• **Work to be completed**
Lines from the records below that contain the word "value" are to be copied out.

• **Data shown**
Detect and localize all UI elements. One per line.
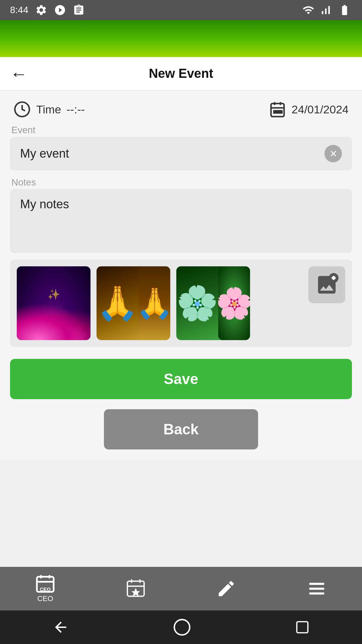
notes-value: My notes bbox=[20, 197, 69, 211]
status-bar: 8:44 bbox=[0, 0, 362, 20]
menu-tab[interactable] bbox=[307, 579, 327, 599]
calendar-star-icon bbox=[126, 579, 146, 599]
nav-bar: ← New Event bbox=[0, 57, 362, 91]
gallery-image-2[interactable]: 🙏 bbox=[97, 266, 170, 340]
main-content: Time --:-- 24/01/2024 Event My event ✕ N… bbox=[0, 91, 362, 460]
date-section[interactable]: 24/01/2024 bbox=[269, 101, 349, 118]
edit-tab[interactable] bbox=[216, 579, 236, 599]
wifi-icon bbox=[302, 4, 314, 16]
triangle-back-icon bbox=[52, 619, 69, 636]
image-gallery: ✨ 🙏 🌸 bbox=[10, 260, 352, 347]
add-photo-icon bbox=[315, 273, 339, 297]
calendar-icon bbox=[269, 101, 286, 118]
svg-point-24 bbox=[174, 620, 190, 635]
event-field-group: Event My event ✕ bbox=[10, 125, 352, 170]
status-left: 8:44 bbox=[10, 4, 85, 16]
add-photo-button[interactable] bbox=[308, 266, 345, 303]
android-home-button[interactable] bbox=[174, 619, 190, 636]
time-value: --:-- bbox=[66, 103, 85, 116]
status-right bbox=[302, 4, 352, 16]
gallery-image-1[interactable]: ✨ bbox=[17, 266, 90, 340]
svg-rect-6 bbox=[277, 111, 279, 113]
gear-icon bbox=[35, 4, 47, 16]
android-nav-bar bbox=[0, 610, 362, 644]
circle-home-icon bbox=[174, 619, 190, 636]
battery-icon bbox=[337, 4, 352, 16]
pencil-icon bbox=[216, 579, 236, 599]
save-button[interactable]: Save bbox=[10, 359, 352, 399]
event-input-value: My event bbox=[20, 147, 69, 161]
event-clear-button[interactable]: ✕ bbox=[324, 145, 342, 162]
android-back-button[interactable] bbox=[52, 619, 69, 636]
date-value: 24/01/2024 bbox=[292, 103, 349, 116]
event-label: Event bbox=[10, 125, 352, 136]
time-label: Time bbox=[36, 103, 61, 116]
svg-rect-5 bbox=[274, 111, 276, 113]
svg-rect-7 bbox=[280, 111, 282, 113]
svg-rect-22 bbox=[309, 588, 324, 590]
event-input-wrap[interactable]: My event ✕ bbox=[10, 137, 352, 170]
svg-text:CEO: CEO bbox=[40, 586, 51, 592]
notes-field-group: Notes My notes bbox=[10, 177, 352, 253]
play-icon bbox=[54, 4, 66, 16]
signal-icon bbox=[320, 4, 332, 16]
green-banner bbox=[0, 20, 362, 57]
square-recents-icon bbox=[295, 620, 310, 635]
gallery-image-3[interactable]: 🌸 bbox=[176, 266, 250, 340]
clipboard-icon bbox=[73, 4, 85, 16]
menu-icon bbox=[307, 579, 327, 599]
status-time: 8:44 bbox=[10, 5, 28, 15]
time-section[interactable]: Time --:-- bbox=[13, 101, 85, 118]
back-form-button[interactable]: Back bbox=[104, 409, 258, 449]
notes-textarea-wrap[interactable]: My notes bbox=[10, 189, 352, 253]
ceo-tab[interactable]: CEO CEO bbox=[35, 574, 55, 603]
svg-rect-21 bbox=[309, 583, 324, 585]
page-title: New Event bbox=[149, 66, 213, 81]
starred-tab[interactable] bbox=[126, 579, 146, 599]
notes-label: Notes bbox=[10, 177, 352, 188]
ceo-tab-label: CEO bbox=[37, 594, 53, 603]
calendar-ceo-icon: CEO bbox=[35, 574, 55, 594]
svg-rect-25 bbox=[297, 622, 308, 633]
svg-rect-1 bbox=[271, 104, 284, 117]
bottom-nav-bar: CEO CEO bbox=[0, 567, 362, 610]
svg-rect-23 bbox=[309, 592, 324, 594]
clock-icon bbox=[13, 101, 31, 118]
back-button[interactable]: ← bbox=[10, 64, 27, 84]
android-recents-button[interactable] bbox=[295, 620, 310, 635]
svg-marker-20 bbox=[132, 588, 140, 596]
time-date-row: Time --:-- 24/01/2024 bbox=[10, 101, 352, 118]
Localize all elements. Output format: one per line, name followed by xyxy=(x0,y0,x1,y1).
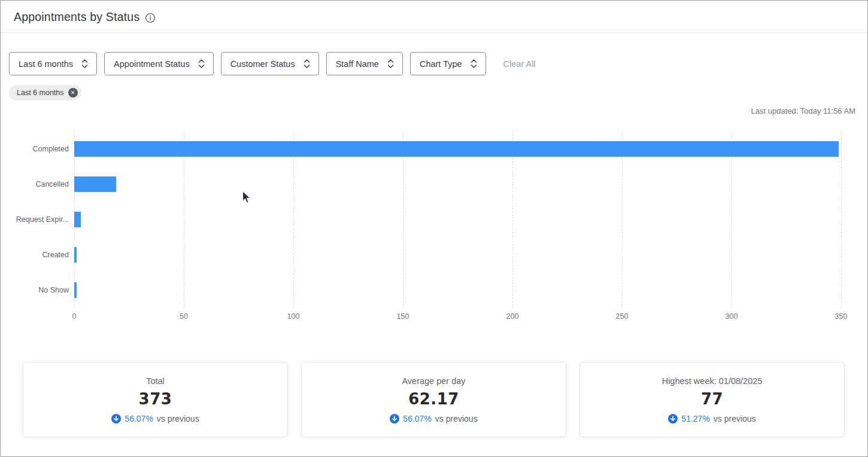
x-tick-label: 150 xyxy=(397,312,409,321)
widget-header: Appointments by Status xyxy=(1,1,867,33)
bar-completed[interactable] xyxy=(74,141,839,157)
active-filters-row: Last 6 months ✕ xyxy=(1,75,867,100)
x-tick-label: 200 xyxy=(506,312,519,321)
chevron-updown-icon xyxy=(387,59,394,69)
stat-change: 56.07% vs previous xyxy=(390,414,477,424)
filter-bar: Last 6 months Appointment Status Custome… xyxy=(1,33,867,75)
page-title: Appointments by Status xyxy=(14,10,139,24)
category-label: Request Expir... xyxy=(1,215,74,224)
category-label: Completed xyxy=(1,145,74,153)
bar-track xyxy=(74,247,841,263)
stat-label: Average per day xyxy=(402,376,465,386)
change-suffix: vs previous xyxy=(157,414,199,424)
chevron-updown-icon xyxy=(471,59,477,69)
dropdown-staff-name[interactable]: Staff Name xyxy=(326,52,403,75)
chart-row: Completed xyxy=(1,131,841,166)
clear-all-button[interactable]: Clear All xyxy=(503,59,536,69)
stat-value: 373 xyxy=(139,390,172,408)
category-label: Cancelled xyxy=(1,180,74,188)
chart-row: Cancelled xyxy=(1,166,841,202)
filter-chip-label: Last 6 months xyxy=(17,89,64,97)
chevron-updown-icon xyxy=(198,59,205,69)
bar-request-expir[interactable] xyxy=(74,212,81,227)
bar-created[interactable] xyxy=(74,247,77,263)
bar-track xyxy=(74,212,841,227)
bar-track xyxy=(74,176,841,192)
stat-value: 62.17 xyxy=(408,390,459,408)
stat-card-average-per-day: Average per day 62.17 56.07% vs previous xyxy=(301,362,566,437)
change-suffix: vs previous xyxy=(714,414,756,424)
last-updated-text: Last updated: Today 11:56 AM xyxy=(1,100,867,115)
bar-chart: CompletedCancelledRequest Expir...Create… xyxy=(1,131,841,328)
dropdown-appointment-status[interactable]: Appointment Status xyxy=(104,52,214,75)
dropdown-label: Last 6 months xyxy=(19,59,73,69)
stat-card-total: Total 373 56.07% vs previous xyxy=(23,362,288,437)
x-tick-label: 0 xyxy=(72,312,77,321)
arrow-down-circle-icon xyxy=(668,414,678,424)
stat-card-highest-week: Highest week: 01/08/2025 77 51.27% vs pr… xyxy=(579,362,845,437)
stat-change: 51.27% vs previous xyxy=(668,414,755,424)
appointments-by-status-widget: Appointments by Status Last 6 months App… xyxy=(0,0,868,457)
bar-track xyxy=(74,282,841,298)
chart-row: No Show xyxy=(1,273,841,308)
x-axis: 050100150200250300350 xyxy=(74,308,841,321)
chevron-updown-icon xyxy=(81,59,88,69)
stat-label: Highest week: 01/08/2025 xyxy=(662,376,763,386)
x-tick-label: 250 xyxy=(616,312,629,321)
bar-cancelled[interactable] xyxy=(74,176,116,192)
arrow-down-circle-icon xyxy=(111,414,121,424)
dropdown-chart-type[interactable]: Chart Type xyxy=(410,52,486,75)
dropdown-label: Appointment Status xyxy=(114,59,190,69)
bar-no-show[interactable] xyxy=(74,282,77,298)
chart-row: Created xyxy=(1,237,841,273)
dropdown-label: Chart Type xyxy=(420,59,462,69)
dropdown-date-range[interactable]: Last 6 months xyxy=(9,52,97,75)
chart-rows: CompletedCancelledRequest Expir...Create… xyxy=(1,131,841,308)
change-percent: 56.07% xyxy=(403,414,431,424)
x-tick-label: 350 xyxy=(835,312,848,321)
stat-label: Total xyxy=(146,376,165,386)
x-tick-label: 300 xyxy=(726,312,738,321)
gridline xyxy=(841,131,842,308)
remove-filter-icon[interactable]: ✕ xyxy=(68,88,78,98)
category-label: Created xyxy=(1,251,74,259)
change-suffix: vs previous xyxy=(435,414,478,424)
bar-track xyxy=(74,141,841,157)
stat-value: 77 xyxy=(701,390,723,408)
info-icon[interactable] xyxy=(145,13,156,23)
chart-row: Request Expir... xyxy=(1,202,841,237)
chevron-updown-icon xyxy=(304,59,310,69)
x-tick-label: 100 xyxy=(287,312,300,321)
change-percent: 51.27% xyxy=(681,414,709,424)
dropdown-customer-status[interactable]: Customer Status xyxy=(221,52,319,75)
dropdown-label: Staff Name xyxy=(336,59,379,69)
dropdown-label: Customer Status xyxy=(230,59,295,69)
stat-change: 56.07% vs previous xyxy=(111,414,199,424)
stat-cards-row: Total 373 56.07% vs previous Average per… xyxy=(1,328,867,437)
x-tick-label: 50 xyxy=(180,312,188,321)
filter-chip-last-6-months: Last 6 months ✕ xyxy=(9,85,81,100)
change-percent: 56.07% xyxy=(125,414,153,424)
arrow-down-circle-icon xyxy=(390,414,399,424)
category-label: No Show xyxy=(1,286,74,294)
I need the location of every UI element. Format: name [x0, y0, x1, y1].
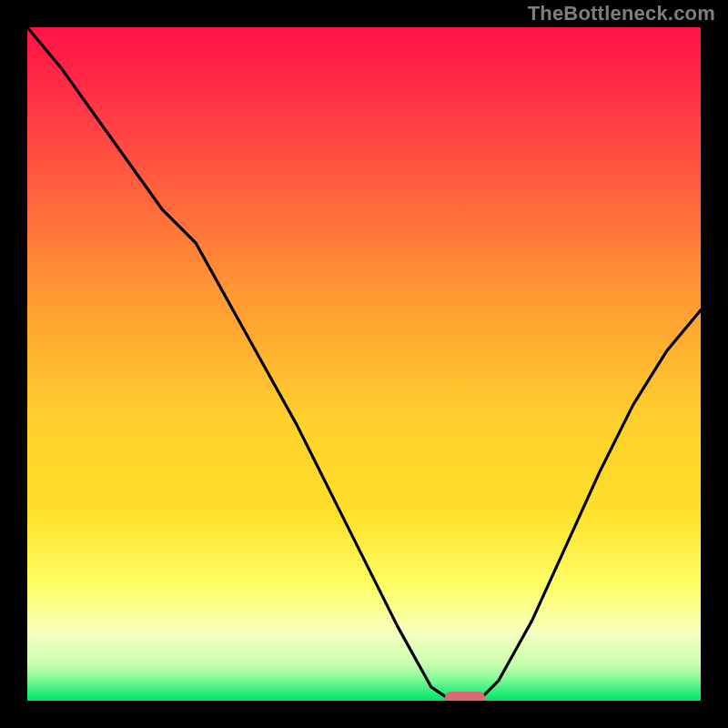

• **Reply**
notes-value: My notes bbox=[20, 197, 69, 211]
time-value: --:-- bbox=[66, 103, 85, 116]
event-input-value: My event bbox=[20, 147, 69, 161]
date-value: 24/01/2024 bbox=[292, 103, 349, 116]
stat-value: 373 xyxy=(139,390,172,408)
stat-value: 62.17 xyxy=(408,390,459,408)
stat-value: 77 xyxy=(701,390,723,408)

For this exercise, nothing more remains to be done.